─── Exercise data
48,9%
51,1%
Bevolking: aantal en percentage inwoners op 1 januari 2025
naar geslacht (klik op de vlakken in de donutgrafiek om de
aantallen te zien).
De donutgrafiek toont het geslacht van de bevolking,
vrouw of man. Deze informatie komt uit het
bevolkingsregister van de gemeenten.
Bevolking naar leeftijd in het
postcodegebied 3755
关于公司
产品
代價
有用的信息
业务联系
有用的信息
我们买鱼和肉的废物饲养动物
──────
─── Exercise data
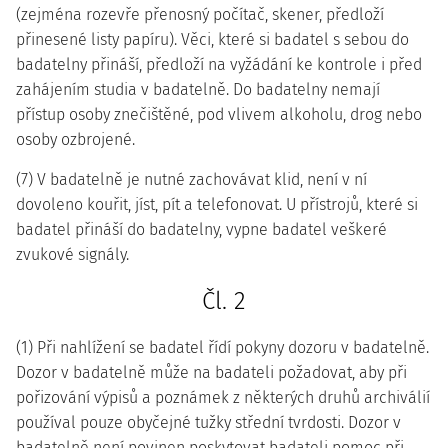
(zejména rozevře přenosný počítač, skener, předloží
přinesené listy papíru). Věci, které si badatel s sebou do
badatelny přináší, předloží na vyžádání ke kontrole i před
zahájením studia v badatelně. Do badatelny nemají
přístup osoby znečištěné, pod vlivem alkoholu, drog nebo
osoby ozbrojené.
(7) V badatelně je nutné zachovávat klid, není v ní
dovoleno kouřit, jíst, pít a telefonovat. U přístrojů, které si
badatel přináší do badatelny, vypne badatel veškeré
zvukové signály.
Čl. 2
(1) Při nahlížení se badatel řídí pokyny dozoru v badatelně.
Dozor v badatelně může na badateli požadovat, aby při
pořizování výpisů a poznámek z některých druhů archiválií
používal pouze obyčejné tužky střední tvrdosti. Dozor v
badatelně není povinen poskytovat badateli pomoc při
──────
─── Exercise data
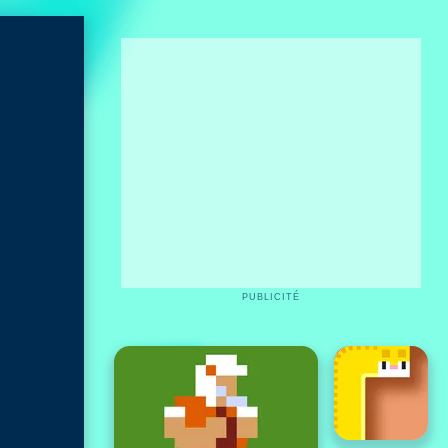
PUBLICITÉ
──────
(Exercise directions): From the records above, reproduce exactly the lines from the one with "používal pouze obyčejné" to the one with "badatelně není povinen", both included, and no others.

(Result below):
používal pouze obyčejné tužky střední tvrdosti. Dozor v
badatelně není povinen poskytovat badateli pomoc při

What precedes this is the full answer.